Luckily, you can help stem this devolutionary tide when the New Year rolls in a few months from now. Herewith, some suggestions for toasting the New Year—or some other special occasion, such as a best friend’s wedding where you are the best man or the maid of honor—in a distinctive, memorable way.
• Put some effort into it. “If someone asks you to make a toast, it’s really a big compliment and you ought to do a little homework. You ought to take it seriously because it takes a lot of preparation to make anything look easy.” So says Mary Mitchell, author of The Complete Idiot’s Guide to Etiquette, which devotes two pages to the subject. “Use your words wisely because people really are listening,” she says. A toast is a small speech; it should have an opening, a body and a conclusion, says Mike Nessle, president of Main Line Toastmasters, a chapter of Toastmasters International, which publishes the booklet Mastering the Toast.
“The best toasts are original and heartfelt. It’s too easy to get caught up in clichés.”

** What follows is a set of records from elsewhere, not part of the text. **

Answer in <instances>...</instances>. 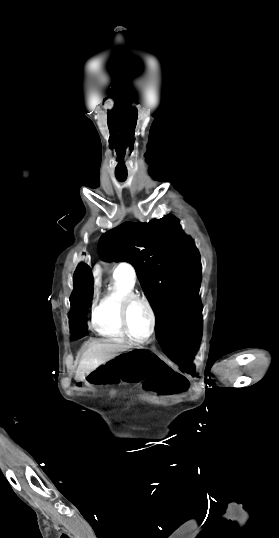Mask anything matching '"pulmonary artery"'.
I'll return each instance as SVG.
<instances>
[{"label":"pulmonary artery","instance_id":"e3ab8cb5","mask_svg":"<svg viewBox=\"0 0 279 538\" xmlns=\"http://www.w3.org/2000/svg\"><path fill=\"white\" fill-rule=\"evenodd\" d=\"M113 275L124 276L127 278V280L131 282H135V279H136L134 268L130 264L125 263V262L117 263L113 267Z\"/></svg>","mask_w":279,"mask_h":538}]
</instances>
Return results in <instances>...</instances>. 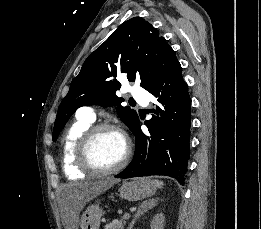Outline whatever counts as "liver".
Instances as JSON below:
<instances>
[{"instance_id": "6515ba94", "label": "liver", "mask_w": 261, "mask_h": 229, "mask_svg": "<svg viewBox=\"0 0 261 229\" xmlns=\"http://www.w3.org/2000/svg\"><path fill=\"white\" fill-rule=\"evenodd\" d=\"M120 183L119 179H114V177H106V179H100V181H88V183H78V185H73V187H69V191L73 197L76 199V211L80 213L81 209H83L86 203L95 199L97 195H101V193H105L107 189H111L113 185H117ZM69 209V213H67ZM65 209V217H69V227L71 229H78L77 221L74 219L73 211L68 207Z\"/></svg>"}]
</instances>
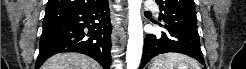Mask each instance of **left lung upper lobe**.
Segmentation results:
<instances>
[{
    "mask_svg": "<svg viewBox=\"0 0 246 69\" xmlns=\"http://www.w3.org/2000/svg\"><path fill=\"white\" fill-rule=\"evenodd\" d=\"M160 11L159 20L166 24L189 26L197 29L194 0H156Z\"/></svg>",
    "mask_w": 246,
    "mask_h": 69,
    "instance_id": "5c2ea615",
    "label": "left lung upper lobe"
}]
</instances>
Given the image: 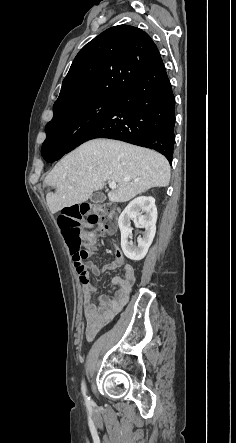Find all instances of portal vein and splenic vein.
<instances>
[{
    "label": "portal vein and splenic vein",
    "instance_id": "18ae733b",
    "mask_svg": "<svg viewBox=\"0 0 236 443\" xmlns=\"http://www.w3.org/2000/svg\"><path fill=\"white\" fill-rule=\"evenodd\" d=\"M109 187H110L111 189H116V188H117V184H116V182H109Z\"/></svg>",
    "mask_w": 236,
    "mask_h": 443
}]
</instances>
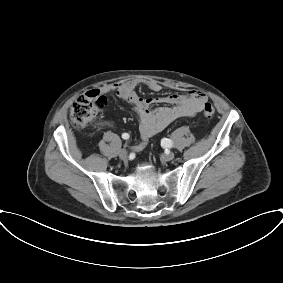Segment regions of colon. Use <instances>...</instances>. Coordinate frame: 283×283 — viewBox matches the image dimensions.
I'll return each instance as SVG.
<instances>
[{"label": "colon", "instance_id": "obj_1", "mask_svg": "<svg viewBox=\"0 0 283 283\" xmlns=\"http://www.w3.org/2000/svg\"><path fill=\"white\" fill-rule=\"evenodd\" d=\"M107 99L96 91H90L79 96L70 109V119L76 128H84L91 123L106 107ZM203 114L211 118L215 114V108L211 103H205Z\"/></svg>", "mask_w": 283, "mask_h": 283}]
</instances>
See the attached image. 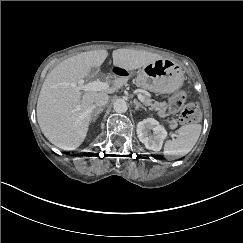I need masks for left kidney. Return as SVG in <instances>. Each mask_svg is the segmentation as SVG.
I'll return each mask as SVG.
<instances>
[{
	"mask_svg": "<svg viewBox=\"0 0 243 243\" xmlns=\"http://www.w3.org/2000/svg\"><path fill=\"white\" fill-rule=\"evenodd\" d=\"M153 131V135H149V131ZM139 140L149 150L160 151L165 138L167 137V131L164 126L153 118H147L140 121L137 124L136 129Z\"/></svg>",
	"mask_w": 243,
	"mask_h": 243,
	"instance_id": "left-kidney-1",
	"label": "left kidney"
}]
</instances>
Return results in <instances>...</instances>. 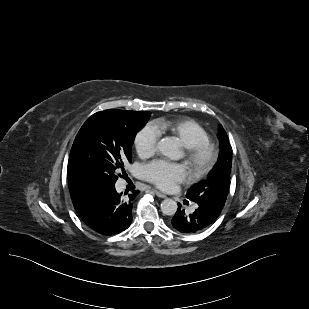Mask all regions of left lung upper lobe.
Masks as SVG:
<instances>
[{
    "label": "left lung upper lobe",
    "instance_id": "1",
    "mask_svg": "<svg viewBox=\"0 0 309 309\" xmlns=\"http://www.w3.org/2000/svg\"><path fill=\"white\" fill-rule=\"evenodd\" d=\"M220 154L219 159L208 174L207 180L194 184L186 197L196 203L212 205L223 209L230 185L232 167V147L223 127L219 126Z\"/></svg>",
    "mask_w": 309,
    "mask_h": 309
}]
</instances>
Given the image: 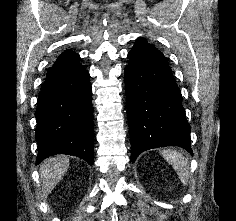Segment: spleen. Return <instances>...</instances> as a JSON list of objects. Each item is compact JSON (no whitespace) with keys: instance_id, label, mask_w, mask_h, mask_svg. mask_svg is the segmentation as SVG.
<instances>
[{"instance_id":"3e777b00","label":"spleen","mask_w":236,"mask_h":221,"mask_svg":"<svg viewBox=\"0 0 236 221\" xmlns=\"http://www.w3.org/2000/svg\"><path fill=\"white\" fill-rule=\"evenodd\" d=\"M161 154L172 165L181 182L187 185L189 181L188 160L176 150L166 149Z\"/></svg>"}]
</instances>
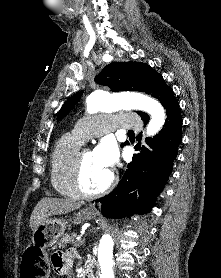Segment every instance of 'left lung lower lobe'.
I'll return each instance as SVG.
<instances>
[{
	"mask_svg": "<svg viewBox=\"0 0 221 278\" xmlns=\"http://www.w3.org/2000/svg\"><path fill=\"white\" fill-rule=\"evenodd\" d=\"M163 129L146 138L147 146L138 143L124 177L108 195L97 199L102 203L101 212L108 218H123L128 214H144L154 206L156 197L162 192L172 171V164L182 140V118L177 99L166 109ZM144 125L149 119H145Z\"/></svg>",
	"mask_w": 221,
	"mask_h": 278,
	"instance_id": "obj_1",
	"label": "left lung lower lobe"
}]
</instances>
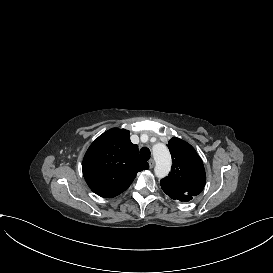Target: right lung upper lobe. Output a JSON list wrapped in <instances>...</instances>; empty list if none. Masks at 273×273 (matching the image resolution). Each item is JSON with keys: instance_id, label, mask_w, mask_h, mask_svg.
Instances as JSON below:
<instances>
[{"instance_id": "right-lung-upper-lobe-1", "label": "right lung upper lobe", "mask_w": 273, "mask_h": 273, "mask_svg": "<svg viewBox=\"0 0 273 273\" xmlns=\"http://www.w3.org/2000/svg\"><path fill=\"white\" fill-rule=\"evenodd\" d=\"M130 132L111 129L99 136L87 150L82 164L84 178L91 190L101 197L113 198L125 191L137 172L149 165L131 143Z\"/></svg>"}]
</instances>
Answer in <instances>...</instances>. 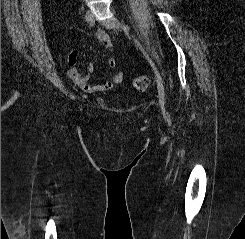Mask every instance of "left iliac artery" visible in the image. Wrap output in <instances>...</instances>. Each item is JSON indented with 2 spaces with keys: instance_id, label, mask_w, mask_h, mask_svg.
Segmentation results:
<instances>
[{
  "instance_id": "left-iliac-artery-1",
  "label": "left iliac artery",
  "mask_w": 245,
  "mask_h": 239,
  "mask_svg": "<svg viewBox=\"0 0 245 239\" xmlns=\"http://www.w3.org/2000/svg\"><path fill=\"white\" fill-rule=\"evenodd\" d=\"M121 24H122V28H123L124 32H125L127 35H130V36L133 38V40H134L136 46L139 47V49H140L141 52L143 53L144 57L148 60V62L150 63L151 67L153 68L154 72L156 73L158 80L163 84L164 81H163V79H162V77H161V75H160L158 69L156 68V66H155V64L153 63V61L150 59V57H149V55L147 54V52L145 51L144 47H143V46L140 44V42L135 38V36H133V35L130 33V28H129V26L126 25V24L124 23L123 20H121Z\"/></svg>"
}]
</instances>
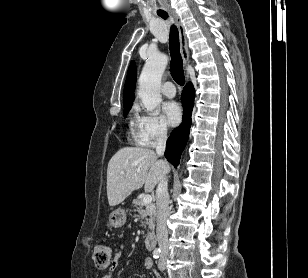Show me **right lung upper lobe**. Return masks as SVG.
<instances>
[{"label":"right lung upper lobe","instance_id":"1","mask_svg":"<svg viewBox=\"0 0 308 278\" xmlns=\"http://www.w3.org/2000/svg\"><path fill=\"white\" fill-rule=\"evenodd\" d=\"M136 67L134 62H132L129 66L127 79L124 87V96H123V103H132L134 101V88H135V81H136Z\"/></svg>","mask_w":308,"mask_h":278}]
</instances>
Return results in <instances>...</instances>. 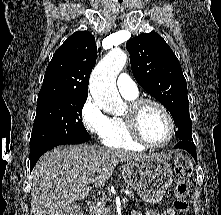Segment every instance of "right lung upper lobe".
<instances>
[{
    "mask_svg": "<svg viewBox=\"0 0 221 215\" xmlns=\"http://www.w3.org/2000/svg\"><path fill=\"white\" fill-rule=\"evenodd\" d=\"M94 36L77 31L54 53L38 94V102L58 97H87L90 73L97 58Z\"/></svg>",
    "mask_w": 221,
    "mask_h": 215,
    "instance_id": "cb5924a9",
    "label": "right lung upper lobe"
}]
</instances>
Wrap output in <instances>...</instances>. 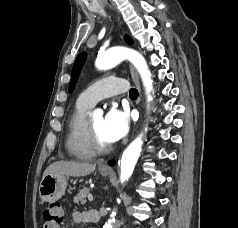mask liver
<instances>
[{"mask_svg":"<svg viewBox=\"0 0 238 228\" xmlns=\"http://www.w3.org/2000/svg\"><path fill=\"white\" fill-rule=\"evenodd\" d=\"M96 165L78 161H57L49 165L43 173V177L48 174H61L65 176L81 177L95 171Z\"/></svg>","mask_w":238,"mask_h":228,"instance_id":"liver-1","label":"liver"}]
</instances>
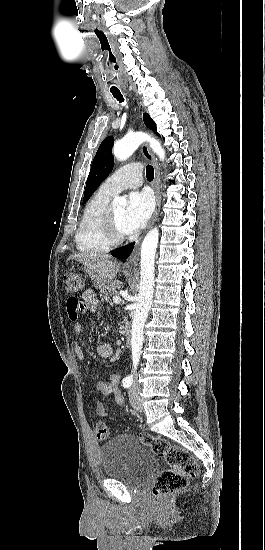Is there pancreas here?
<instances>
[{"mask_svg": "<svg viewBox=\"0 0 265 550\" xmlns=\"http://www.w3.org/2000/svg\"><path fill=\"white\" fill-rule=\"evenodd\" d=\"M121 288V283L119 281H113L108 286H106L102 292L106 300H112L114 296H118L119 289Z\"/></svg>", "mask_w": 265, "mask_h": 550, "instance_id": "obj_1", "label": "pancreas"}]
</instances>
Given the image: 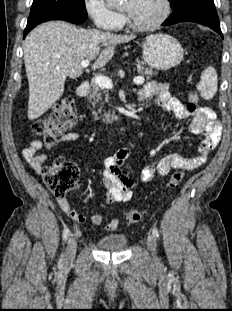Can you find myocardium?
<instances>
[{"label": "myocardium", "instance_id": "1", "mask_svg": "<svg viewBox=\"0 0 232 311\" xmlns=\"http://www.w3.org/2000/svg\"><path fill=\"white\" fill-rule=\"evenodd\" d=\"M159 2L161 4V11L159 16L154 21L145 25H140L133 22L130 16L128 15L126 17V22L128 26L137 32H151L157 29L159 26H161L167 20L170 14V3L169 0H159Z\"/></svg>", "mask_w": 232, "mask_h": 311}]
</instances>
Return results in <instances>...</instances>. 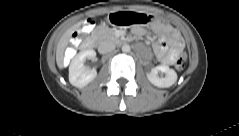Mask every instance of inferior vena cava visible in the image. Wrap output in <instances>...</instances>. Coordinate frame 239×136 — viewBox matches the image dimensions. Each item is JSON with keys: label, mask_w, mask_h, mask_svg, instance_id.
<instances>
[{"label": "inferior vena cava", "mask_w": 239, "mask_h": 136, "mask_svg": "<svg viewBox=\"0 0 239 136\" xmlns=\"http://www.w3.org/2000/svg\"><path fill=\"white\" fill-rule=\"evenodd\" d=\"M115 49V44L110 40L102 41L98 46V52L106 54L112 52Z\"/></svg>", "instance_id": "602c4592"}]
</instances>
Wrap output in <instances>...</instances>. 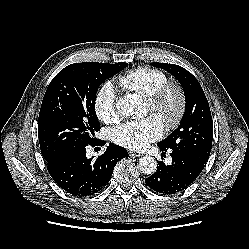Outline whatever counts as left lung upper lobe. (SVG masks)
Returning a JSON list of instances; mask_svg holds the SVG:
<instances>
[{
  "label": "left lung upper lobe",
  "instance_id": "1",
  "mask_svg": "<svg viewBox=\"0 0 249 249\" xmlns=\"http://www.w3.org/2000/svg\"><path fill=\"white\" fill-rule=\"evenodd\" d=\"M170 72L181 84L186 108L180 125L157 145L168 150L188 153L205 164L209 158L213 122L207 98L198 80L186 69L168 63H153Z\"/></svg>",
  "mask_w": 249,
  "mask_h": 249
}]
</instances>
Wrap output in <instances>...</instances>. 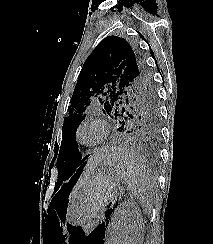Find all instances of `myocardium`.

• Keep it short and sweet. “People don’t want you dragging out last year while they’re trying to get on with the New Year,” says John Bridges, co-author with Bryan Curtis of Toasts & Tributes: A Gentleman’s Guide to Personal Correspondence and the Noble Tradition of the Toast. “They’re holding their glasses in the air. They want to sip the champagne. You don’t want the bubbly to go flat while you drone on. A gentleman knows that a well-planned or well-phrased toast should never last longer than 60 seconds.”
And never, ever, read your toast, Mitchell says. If it’s too long to memorize, it’s too long, period.
• Don’t turn it into a contest. “This is not a round robin,” Bridges says. “You’re not out to top the other guy.” A toast from the host and a designated toastmaster is sufficient. Also, this is not your opportunity to show your chops as a stand-up comedian.
• Beware the Irish. They have a way with words, to be sure, which is why so many are poets (and newspaper columnists). Open any collection of toasts and you’ll be amazed how many have Irish roots. Their blarney can be charming, but in the grip of John Barleycorn, the sons of the Olde Sod can wax hopelessly mawkish and sentimental.
Make sure the toast is appropriate for the audience and the occasion. Though the sentiments may be akin, the toast one might raise to Harley-riding bikers in the Pagans’ clubhouse will differ, certainly, from the one offered to blueblood swells at the Merion Cricket Club, if only in the resort to four-letter diction.
“What is the goal?” says Debbie Wolf, vice president of education at SmithKline Speecham, the Toastmasters chapter at Glaxo SmithKline. “Is the goal to be clever and entertaining? Or meaningful and thought-provoking?” As occasions for toasting go, New Year’s Eve is special. “People are in a festive mood, an alcoholically enhanced festive mood,” Bridges says. “There’s more latitude to be rowdy, naughty and bawdy. It’s a time when people are expected to get loud—tastefully loud, for a gentleman”—or gentlewoman—“is never raucous.” A proper New Year’s toast, like Janus, the double-faced Roman god of beginnings and endings, looks backward and forward.
“The main thing is to express high hopes for the new year and happy memories of the past year rather than anything dolorous,” Bridges says. “Keep it upbeat and joyous. Salute the friends who are with you, remember those who aren’t, and be grateful you’re alive for another turn of the calendar.”